BSE Testing Age Raised in Germany

GERMANY - Germany is to keep tests on cattle for BSE, but the age of testing is to be changed from under 72 months to under 96 months.
calendar icon 8 July 2013
clock icon 2 minute read

In future, healthy slaughtered cattle are to be tested for BSE in Germany at the age of 96 months and not, as before, at 72 months.

The German Federal Council approved the scheme on Friday and the amendment to the BSE regulations will enter into force on the day following its publication.

The new regulation was made possible by a change in teh European Commission guidelines, which allowed members states to decide whether to ispense with BSE testing or to make their own arrangements for a testing age.

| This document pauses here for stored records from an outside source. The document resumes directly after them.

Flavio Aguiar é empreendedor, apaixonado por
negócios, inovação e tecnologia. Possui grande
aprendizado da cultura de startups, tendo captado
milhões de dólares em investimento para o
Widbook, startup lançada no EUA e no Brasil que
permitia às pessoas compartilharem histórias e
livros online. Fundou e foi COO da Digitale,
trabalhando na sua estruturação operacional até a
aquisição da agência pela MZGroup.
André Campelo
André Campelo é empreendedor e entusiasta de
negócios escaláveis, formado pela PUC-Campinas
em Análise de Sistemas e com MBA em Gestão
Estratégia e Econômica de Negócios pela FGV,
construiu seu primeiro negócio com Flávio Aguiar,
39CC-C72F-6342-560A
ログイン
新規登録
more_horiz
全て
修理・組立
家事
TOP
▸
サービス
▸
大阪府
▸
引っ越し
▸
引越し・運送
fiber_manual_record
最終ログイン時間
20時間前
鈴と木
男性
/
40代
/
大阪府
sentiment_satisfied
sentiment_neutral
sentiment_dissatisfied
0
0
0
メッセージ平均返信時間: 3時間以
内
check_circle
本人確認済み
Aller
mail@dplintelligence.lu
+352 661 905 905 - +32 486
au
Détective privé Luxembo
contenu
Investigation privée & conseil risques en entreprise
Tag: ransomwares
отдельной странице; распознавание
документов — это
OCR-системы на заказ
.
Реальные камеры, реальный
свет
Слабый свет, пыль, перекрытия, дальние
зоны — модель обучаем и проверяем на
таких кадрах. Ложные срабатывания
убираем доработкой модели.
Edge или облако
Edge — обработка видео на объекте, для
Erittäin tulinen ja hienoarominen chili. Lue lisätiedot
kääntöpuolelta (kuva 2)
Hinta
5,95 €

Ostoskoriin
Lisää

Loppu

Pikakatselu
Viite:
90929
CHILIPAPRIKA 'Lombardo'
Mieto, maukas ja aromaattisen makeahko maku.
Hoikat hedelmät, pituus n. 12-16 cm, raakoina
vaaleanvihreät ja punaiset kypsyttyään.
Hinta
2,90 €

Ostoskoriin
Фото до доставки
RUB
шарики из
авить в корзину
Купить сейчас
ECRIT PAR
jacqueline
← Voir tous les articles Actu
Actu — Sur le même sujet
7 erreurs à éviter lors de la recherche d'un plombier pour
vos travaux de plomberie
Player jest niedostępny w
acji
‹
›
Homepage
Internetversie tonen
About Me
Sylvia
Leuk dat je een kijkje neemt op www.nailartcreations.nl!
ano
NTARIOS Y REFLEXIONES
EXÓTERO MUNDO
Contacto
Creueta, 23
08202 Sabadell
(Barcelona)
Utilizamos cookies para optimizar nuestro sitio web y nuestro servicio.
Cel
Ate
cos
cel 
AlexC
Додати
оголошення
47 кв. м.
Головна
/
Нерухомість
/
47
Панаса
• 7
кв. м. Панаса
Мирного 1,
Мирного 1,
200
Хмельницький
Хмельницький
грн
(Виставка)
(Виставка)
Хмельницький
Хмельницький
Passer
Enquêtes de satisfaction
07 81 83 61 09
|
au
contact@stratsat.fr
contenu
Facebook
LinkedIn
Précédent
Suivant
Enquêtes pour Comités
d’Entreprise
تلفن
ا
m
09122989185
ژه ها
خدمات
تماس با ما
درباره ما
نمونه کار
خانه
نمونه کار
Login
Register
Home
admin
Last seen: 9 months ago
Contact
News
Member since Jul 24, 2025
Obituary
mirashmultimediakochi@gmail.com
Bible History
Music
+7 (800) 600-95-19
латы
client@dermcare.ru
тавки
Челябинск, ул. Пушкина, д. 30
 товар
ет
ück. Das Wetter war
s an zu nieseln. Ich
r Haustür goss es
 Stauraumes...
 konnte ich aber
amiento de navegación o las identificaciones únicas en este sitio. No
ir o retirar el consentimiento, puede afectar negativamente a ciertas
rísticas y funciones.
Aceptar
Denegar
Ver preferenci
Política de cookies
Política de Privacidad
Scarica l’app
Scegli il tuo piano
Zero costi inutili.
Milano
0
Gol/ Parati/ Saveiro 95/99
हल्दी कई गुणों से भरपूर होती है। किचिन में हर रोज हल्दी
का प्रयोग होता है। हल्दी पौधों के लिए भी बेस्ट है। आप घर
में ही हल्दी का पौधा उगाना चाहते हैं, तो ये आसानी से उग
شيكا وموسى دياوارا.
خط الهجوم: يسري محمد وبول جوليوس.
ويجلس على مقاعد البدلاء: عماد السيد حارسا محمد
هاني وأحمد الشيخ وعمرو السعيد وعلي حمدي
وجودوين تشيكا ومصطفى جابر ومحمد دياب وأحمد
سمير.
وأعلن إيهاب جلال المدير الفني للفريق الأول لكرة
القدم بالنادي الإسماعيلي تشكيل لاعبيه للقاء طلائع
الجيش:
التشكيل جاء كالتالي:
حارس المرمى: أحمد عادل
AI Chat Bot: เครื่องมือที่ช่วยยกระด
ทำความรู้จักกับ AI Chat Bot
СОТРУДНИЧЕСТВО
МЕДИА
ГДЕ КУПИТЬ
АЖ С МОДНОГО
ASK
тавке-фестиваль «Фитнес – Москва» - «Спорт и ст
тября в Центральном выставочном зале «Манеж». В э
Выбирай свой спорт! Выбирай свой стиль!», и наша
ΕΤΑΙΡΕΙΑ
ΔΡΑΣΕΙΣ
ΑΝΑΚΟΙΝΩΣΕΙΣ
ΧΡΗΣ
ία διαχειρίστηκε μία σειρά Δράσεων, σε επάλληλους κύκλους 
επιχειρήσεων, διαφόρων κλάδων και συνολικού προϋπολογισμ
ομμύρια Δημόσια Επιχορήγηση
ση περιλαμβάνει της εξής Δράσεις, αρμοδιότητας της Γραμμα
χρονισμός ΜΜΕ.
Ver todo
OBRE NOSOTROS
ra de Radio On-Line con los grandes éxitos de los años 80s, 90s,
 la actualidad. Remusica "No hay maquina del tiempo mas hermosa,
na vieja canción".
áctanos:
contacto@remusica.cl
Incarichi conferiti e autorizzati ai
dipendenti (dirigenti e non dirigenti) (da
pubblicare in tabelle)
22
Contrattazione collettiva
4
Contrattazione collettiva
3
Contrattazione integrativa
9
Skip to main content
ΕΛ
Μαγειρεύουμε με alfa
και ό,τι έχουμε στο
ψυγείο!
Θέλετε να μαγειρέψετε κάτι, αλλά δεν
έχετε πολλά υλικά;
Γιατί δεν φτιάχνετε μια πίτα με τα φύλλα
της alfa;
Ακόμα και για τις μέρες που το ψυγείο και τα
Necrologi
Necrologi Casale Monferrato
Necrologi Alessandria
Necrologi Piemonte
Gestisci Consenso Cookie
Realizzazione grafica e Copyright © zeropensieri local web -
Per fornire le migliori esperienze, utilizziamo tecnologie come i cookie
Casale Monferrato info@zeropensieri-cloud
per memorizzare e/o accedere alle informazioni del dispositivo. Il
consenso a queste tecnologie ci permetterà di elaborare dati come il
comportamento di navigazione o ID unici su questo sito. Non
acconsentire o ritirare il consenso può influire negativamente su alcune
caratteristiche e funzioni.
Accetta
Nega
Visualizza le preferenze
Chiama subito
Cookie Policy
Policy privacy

The Greman agroiculture ministry said that some EU countries have decided to completely dispense with BSE testing because of the decline in teh disease.

The Federal Government said its decision to raise the age for testing was taken on the basis of a risk assessment by the Federal Institute for Risk Assessment (BfR) and the Friedrich-Loeffler-Institute (FLI).

The experts were in favour of keeping an obligatory systematic testing in healthy slaughtered cattle so that they could continue to have an adequate data base, making it possible to observe long-term trends.

By raising the age for testing to 96 months, the experts said it was a means of achieving both preventive consumer health protection and animal health.

The BSE protection measures, including the obligation to test healthy cattle for BSE at slaughter at a certain age has been in force since 2001.